After we finished distributing these booklets to the surrounding areas, I thought that predestined people in the city could not be left out either. I wanted to distribute the Nine Commentaries down every street and alley. If I could hand them out to people face to face, I would do so. If no one was around, I would put copies in bicycle baskets.

Throughout this process, I held onto one thought: “Regardless of whether my body feels uncomfortable, I’ll only listen to Master. I absolutely cannot let him down and will do my utmost to help save more people while time remains.”

Aligning With the Fa To Rescue a Fellow Practitioner

In December 2023, several practitioners from another county came to my home.
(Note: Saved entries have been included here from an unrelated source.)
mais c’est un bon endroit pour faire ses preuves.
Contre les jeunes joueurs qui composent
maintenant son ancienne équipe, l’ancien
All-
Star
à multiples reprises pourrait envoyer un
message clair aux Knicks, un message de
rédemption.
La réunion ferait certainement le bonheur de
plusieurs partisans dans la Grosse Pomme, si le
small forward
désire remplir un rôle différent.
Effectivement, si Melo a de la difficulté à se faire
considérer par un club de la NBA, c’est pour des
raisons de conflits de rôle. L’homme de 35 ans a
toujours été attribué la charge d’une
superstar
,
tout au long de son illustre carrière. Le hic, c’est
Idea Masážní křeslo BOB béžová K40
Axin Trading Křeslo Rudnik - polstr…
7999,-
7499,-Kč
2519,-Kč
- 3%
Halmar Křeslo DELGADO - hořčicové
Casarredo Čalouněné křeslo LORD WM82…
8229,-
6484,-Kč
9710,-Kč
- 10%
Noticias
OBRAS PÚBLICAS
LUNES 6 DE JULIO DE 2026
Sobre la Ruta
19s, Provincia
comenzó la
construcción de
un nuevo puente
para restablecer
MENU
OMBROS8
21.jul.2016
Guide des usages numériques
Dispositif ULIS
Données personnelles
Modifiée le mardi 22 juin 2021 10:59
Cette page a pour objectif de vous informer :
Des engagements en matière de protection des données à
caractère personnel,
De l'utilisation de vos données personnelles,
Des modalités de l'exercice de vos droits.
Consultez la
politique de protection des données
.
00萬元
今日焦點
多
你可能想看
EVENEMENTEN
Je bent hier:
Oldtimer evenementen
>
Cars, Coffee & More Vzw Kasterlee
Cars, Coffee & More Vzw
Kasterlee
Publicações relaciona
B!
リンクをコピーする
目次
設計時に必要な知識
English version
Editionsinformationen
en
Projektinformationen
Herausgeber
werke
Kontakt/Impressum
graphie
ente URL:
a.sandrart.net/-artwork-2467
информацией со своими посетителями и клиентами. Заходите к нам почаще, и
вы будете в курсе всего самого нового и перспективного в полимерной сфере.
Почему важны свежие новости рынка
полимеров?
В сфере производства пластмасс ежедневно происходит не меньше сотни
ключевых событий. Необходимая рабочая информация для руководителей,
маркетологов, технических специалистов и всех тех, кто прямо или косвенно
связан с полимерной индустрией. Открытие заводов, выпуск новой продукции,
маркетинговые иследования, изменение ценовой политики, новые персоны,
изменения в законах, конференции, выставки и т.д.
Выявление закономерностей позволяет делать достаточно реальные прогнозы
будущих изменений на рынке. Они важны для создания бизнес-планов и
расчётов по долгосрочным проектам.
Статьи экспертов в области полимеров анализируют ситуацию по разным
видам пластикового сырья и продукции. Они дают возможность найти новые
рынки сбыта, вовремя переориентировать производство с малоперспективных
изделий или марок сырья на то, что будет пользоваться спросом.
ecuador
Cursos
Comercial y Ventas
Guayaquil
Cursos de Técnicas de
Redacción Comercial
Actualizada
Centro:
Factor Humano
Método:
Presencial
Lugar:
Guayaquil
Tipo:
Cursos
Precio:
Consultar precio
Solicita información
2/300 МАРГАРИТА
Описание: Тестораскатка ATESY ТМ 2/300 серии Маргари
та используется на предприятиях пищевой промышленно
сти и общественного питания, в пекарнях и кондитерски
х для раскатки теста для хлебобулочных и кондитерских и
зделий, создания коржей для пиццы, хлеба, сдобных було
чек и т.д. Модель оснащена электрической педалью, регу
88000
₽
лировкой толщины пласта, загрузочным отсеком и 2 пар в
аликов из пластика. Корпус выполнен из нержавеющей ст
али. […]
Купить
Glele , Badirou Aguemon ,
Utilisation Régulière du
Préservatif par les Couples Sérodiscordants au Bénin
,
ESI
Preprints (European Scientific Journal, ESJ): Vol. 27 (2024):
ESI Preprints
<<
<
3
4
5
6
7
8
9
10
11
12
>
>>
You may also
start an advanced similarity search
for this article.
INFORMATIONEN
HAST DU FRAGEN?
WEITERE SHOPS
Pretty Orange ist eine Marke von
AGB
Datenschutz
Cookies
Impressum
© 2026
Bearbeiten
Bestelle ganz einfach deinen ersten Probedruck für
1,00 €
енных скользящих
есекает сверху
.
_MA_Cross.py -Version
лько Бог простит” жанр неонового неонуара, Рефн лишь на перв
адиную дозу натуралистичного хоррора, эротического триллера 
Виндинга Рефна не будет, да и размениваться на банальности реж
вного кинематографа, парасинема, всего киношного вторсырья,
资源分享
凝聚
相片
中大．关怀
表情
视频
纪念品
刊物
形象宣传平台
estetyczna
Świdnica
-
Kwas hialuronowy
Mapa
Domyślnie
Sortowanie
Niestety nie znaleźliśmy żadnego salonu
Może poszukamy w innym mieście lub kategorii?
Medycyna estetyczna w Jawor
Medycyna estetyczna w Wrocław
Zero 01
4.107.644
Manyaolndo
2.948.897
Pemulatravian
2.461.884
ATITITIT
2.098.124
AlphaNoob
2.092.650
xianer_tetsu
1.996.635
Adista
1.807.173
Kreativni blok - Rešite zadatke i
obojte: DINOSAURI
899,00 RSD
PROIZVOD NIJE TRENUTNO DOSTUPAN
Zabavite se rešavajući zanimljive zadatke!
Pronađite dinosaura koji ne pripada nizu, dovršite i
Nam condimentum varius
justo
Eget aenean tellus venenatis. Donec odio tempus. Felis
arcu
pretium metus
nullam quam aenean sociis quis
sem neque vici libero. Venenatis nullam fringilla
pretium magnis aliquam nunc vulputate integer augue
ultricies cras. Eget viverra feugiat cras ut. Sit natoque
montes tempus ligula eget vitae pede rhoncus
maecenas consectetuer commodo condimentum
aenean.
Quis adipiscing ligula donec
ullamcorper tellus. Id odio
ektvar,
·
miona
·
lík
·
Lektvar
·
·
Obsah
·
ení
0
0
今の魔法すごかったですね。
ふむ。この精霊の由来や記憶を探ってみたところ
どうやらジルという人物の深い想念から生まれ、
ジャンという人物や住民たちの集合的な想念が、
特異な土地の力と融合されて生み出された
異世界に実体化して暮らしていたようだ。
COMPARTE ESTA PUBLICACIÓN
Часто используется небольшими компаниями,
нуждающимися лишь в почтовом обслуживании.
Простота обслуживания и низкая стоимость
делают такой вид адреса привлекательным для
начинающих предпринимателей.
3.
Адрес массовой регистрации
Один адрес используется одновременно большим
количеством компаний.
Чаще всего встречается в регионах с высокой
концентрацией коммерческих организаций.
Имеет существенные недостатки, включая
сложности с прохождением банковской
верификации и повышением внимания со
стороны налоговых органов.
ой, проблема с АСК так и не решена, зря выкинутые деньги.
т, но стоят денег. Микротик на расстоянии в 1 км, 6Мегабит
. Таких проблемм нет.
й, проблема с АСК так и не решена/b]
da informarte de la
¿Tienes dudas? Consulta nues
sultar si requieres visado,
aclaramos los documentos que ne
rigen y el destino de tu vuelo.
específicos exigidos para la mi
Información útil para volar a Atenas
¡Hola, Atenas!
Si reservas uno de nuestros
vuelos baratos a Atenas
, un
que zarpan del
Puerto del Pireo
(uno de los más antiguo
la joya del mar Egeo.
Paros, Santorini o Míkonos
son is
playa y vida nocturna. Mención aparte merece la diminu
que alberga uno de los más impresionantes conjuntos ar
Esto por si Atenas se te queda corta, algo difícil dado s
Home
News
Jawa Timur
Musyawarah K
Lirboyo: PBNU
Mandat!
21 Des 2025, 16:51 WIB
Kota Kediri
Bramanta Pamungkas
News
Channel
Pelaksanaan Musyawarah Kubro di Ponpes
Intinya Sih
They said a practitioner there had been arrested while distributing truth-clarification materials. They hoped we would cooperate as one body and participate in the rescue effort.

Traveling to that city required 12.5 hours on the road. I felt tremendous pressure because that place was considered rather perilous in terms of persecution. I worried my physical condition might create trouble for the other practitioners. But while studying the Fa, Master enlightened me with these words, “As one who truly practices cultivation toward high levels, you should give up various attachments.” (Lecture Six, Zhuan Falun)

At the key moment of battling between my everyday human thoughts and righteous thoughts, Master’s Fa principles eliminated my attachments and strengthened my righteous thoughts. I said in my heart, “If Master tells me to let go, then I will let go and cooperate with the whole body to help rescue this practitioner.”

The next day, after sending righteous thoughts at 6 a.m., several of us set out. When we entered that city and saw so many cars and people, I cried. I wondered if anyone had told these people the truth about Dafa. After returning home, we downloaded information from the Minghui website and mailed over 100 truth-clarification packages to the police, court, and procuratorate personnel in that city.

During this process, a practitioner in that area saw a vision through their celestial eye: The vehicle we rode in appeared as a glowing Fa-vessel, glimmering with golden light.

We heard some police officers in that city say, “Who dares to defend Falun Gong?” Before the second hearing, the old forces again planted a bad thought in my mind: “No one in our vehicle would be able to return.” I also saw, through my celestial eye, a vision of a hole in my living room ceiling with water gushing down. I realized this was interference from the old forces, attempting to stop us from sending righteous thoughts. Throughout the entire 12.5-hour journey, I continuously memorized the Fa and sent forth righteous thoughts to eliminate the old forces’ arrangements.

The lawyer later told us that many people from the police, procuratorate, 610 Office, and court attended the hearing that day. While we were sending righteous thoughts, a practitioner saw a large Falun (law wheel) rotating above the lawyer’s head. The lawyer presented an excellent defense for the detained practitioner.

During this process, family members of the detained practitioner who had not understood the truth about Dafa were moved by our efforts. They had never expected these practitioners would drive back and forth, over 600 miles, without asking for a penny. They came to understand the truth and completely changed their attitude about Dafa.

Master, I will cherish the time that you have extended through your immense grace. I’ll diligently study the Fa, look within in all situations, and treat every practitioner, family member, relative, police officer, and public official with compassion and kindness.